Pistorius, the celebrated double-amputee Olympic runner is facing murder charges after his girlfriend Reeva Steenkamp was pronounced dead in his home. The model suffered three gunshot wounds which were delivered by Pistorius in his bathroom.
Botha will stand trial in May to face seven counts of attempted murder after he and two of his fellow officers allegedly shot at a minibus during an arrest attempt. Charges were at first dropped against Botha in March 2012, but had been reinstated on Feb. 4. In conjuction with his criminal charges, Botha's investigation had come under scrutiny after a few slip-ups by police.
Police findings in the investigation of the scene have weakened the prosecution's case against Pistorius. Botha admitted in court that the scene may have been compromised, that police had lost track of the
illegal ammunition and that specific distances reported may have been poorly judged. Prosecution is now struggling to discredit Pistorius' claim that he believed Steenkamp was an intruder. They are also having trouble proving that the Olympic star is a flight risk in order to delay bail.
South African National Commissioner Riah Phiyega said the case "shall receive attention at the national level" and that the newly-appointed Moonoo will "gather a team of highly skilled and experience detectives."
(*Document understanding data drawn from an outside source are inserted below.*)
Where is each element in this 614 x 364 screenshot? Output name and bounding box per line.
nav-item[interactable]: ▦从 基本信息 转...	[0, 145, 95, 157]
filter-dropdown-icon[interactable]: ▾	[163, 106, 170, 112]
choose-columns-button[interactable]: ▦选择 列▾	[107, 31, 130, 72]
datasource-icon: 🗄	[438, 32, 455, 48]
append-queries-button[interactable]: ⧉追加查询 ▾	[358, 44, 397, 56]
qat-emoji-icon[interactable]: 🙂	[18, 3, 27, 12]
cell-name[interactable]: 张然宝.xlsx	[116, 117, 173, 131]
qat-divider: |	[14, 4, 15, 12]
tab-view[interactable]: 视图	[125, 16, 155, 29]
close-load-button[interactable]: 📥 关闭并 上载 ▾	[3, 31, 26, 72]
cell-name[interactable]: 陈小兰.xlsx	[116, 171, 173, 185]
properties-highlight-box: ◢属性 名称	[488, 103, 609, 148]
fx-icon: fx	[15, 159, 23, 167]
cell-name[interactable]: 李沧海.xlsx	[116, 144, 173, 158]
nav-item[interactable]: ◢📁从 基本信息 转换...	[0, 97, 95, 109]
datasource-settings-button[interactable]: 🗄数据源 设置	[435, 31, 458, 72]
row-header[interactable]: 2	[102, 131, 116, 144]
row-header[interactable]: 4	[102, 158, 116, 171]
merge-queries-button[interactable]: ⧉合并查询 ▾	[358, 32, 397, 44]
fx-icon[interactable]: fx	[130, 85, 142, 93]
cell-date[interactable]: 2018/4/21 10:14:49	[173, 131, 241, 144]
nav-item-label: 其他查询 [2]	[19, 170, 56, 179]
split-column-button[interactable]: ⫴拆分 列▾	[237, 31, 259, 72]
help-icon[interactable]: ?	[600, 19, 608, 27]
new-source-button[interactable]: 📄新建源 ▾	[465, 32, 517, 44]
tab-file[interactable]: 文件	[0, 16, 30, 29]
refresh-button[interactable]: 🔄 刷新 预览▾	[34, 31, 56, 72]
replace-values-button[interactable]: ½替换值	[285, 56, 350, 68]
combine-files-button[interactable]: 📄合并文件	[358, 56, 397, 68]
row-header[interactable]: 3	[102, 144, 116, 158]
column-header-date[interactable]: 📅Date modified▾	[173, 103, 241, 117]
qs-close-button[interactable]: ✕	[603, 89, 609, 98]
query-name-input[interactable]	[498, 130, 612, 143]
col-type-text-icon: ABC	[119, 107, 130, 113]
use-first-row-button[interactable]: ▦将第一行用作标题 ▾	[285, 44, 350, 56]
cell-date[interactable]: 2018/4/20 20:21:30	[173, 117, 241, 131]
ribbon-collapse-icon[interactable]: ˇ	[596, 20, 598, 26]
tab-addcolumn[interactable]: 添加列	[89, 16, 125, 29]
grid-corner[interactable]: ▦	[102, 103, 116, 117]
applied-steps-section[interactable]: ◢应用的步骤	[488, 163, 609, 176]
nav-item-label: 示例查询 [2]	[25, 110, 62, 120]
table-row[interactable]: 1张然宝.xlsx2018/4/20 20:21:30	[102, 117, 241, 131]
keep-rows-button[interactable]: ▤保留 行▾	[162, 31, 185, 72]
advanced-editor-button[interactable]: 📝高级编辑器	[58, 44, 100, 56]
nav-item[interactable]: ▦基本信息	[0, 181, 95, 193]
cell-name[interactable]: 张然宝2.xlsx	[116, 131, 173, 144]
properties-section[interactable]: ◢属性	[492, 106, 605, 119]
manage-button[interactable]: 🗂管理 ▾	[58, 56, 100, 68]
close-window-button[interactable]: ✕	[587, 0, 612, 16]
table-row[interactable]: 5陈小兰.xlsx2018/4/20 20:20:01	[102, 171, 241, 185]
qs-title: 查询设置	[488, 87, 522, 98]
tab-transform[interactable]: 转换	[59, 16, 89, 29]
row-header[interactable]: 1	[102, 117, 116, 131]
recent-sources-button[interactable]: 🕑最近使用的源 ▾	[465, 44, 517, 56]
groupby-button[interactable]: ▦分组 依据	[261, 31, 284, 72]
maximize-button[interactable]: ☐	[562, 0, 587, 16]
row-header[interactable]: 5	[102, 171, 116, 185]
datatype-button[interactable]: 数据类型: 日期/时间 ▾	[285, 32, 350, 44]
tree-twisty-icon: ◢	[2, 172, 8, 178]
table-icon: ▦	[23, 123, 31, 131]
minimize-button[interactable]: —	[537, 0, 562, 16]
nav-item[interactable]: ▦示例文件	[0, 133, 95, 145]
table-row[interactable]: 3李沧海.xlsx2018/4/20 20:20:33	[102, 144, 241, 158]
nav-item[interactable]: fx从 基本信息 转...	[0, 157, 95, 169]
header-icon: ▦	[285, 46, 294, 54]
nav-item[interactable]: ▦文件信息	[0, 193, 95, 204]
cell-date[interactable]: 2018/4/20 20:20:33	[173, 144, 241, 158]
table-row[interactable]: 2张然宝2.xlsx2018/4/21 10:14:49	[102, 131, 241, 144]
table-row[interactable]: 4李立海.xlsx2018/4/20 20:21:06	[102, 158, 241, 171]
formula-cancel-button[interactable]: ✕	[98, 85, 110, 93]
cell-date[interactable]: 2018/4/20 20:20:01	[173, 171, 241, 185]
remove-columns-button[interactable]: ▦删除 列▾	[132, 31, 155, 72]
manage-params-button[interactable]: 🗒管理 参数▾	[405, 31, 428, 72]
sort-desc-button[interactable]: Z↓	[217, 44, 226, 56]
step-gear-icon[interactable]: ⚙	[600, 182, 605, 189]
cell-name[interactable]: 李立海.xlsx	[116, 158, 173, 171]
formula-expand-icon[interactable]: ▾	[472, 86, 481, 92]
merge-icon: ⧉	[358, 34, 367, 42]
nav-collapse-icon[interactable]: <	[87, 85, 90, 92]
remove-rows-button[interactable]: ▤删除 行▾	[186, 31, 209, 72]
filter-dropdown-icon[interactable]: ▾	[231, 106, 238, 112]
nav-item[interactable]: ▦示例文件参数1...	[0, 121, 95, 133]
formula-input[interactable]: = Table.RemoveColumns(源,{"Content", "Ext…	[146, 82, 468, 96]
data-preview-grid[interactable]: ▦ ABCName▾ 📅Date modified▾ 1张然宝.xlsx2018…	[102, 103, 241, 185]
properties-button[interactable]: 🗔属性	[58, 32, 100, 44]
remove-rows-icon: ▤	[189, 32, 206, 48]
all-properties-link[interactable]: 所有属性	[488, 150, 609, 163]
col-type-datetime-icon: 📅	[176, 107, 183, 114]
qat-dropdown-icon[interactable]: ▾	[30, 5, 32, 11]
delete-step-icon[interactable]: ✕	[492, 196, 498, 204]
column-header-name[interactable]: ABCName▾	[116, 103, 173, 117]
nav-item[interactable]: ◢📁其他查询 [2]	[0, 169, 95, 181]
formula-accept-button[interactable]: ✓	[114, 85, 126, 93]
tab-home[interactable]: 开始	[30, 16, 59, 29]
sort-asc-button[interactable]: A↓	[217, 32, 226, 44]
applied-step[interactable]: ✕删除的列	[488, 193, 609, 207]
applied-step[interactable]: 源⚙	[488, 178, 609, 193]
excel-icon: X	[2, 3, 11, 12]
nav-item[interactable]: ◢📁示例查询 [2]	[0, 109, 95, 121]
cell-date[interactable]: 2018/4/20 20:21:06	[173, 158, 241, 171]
"Botha has done what he was supposed to do," Phiyega said. "Now we are going into the long haul of the investigation."
Pistorius' defense lawyer Barry Roux is fighting to uphold the Olympic runner's intruder claim to combat the prosecutor's notion that Steenkamp's killing was premeditated. The faulty investigation is a chief defense.
"The poor quality of the evidence offered by investigative officer Botha exposed the disastrous shortcomings of the state's case," Roux said at this morning's hearing. "We cannot sit back and take comfort that he is telling the truth."
The hearing will continue on Friday (Feb. 22) morning as the magistrate decides whether or not to grant Pistorius bail.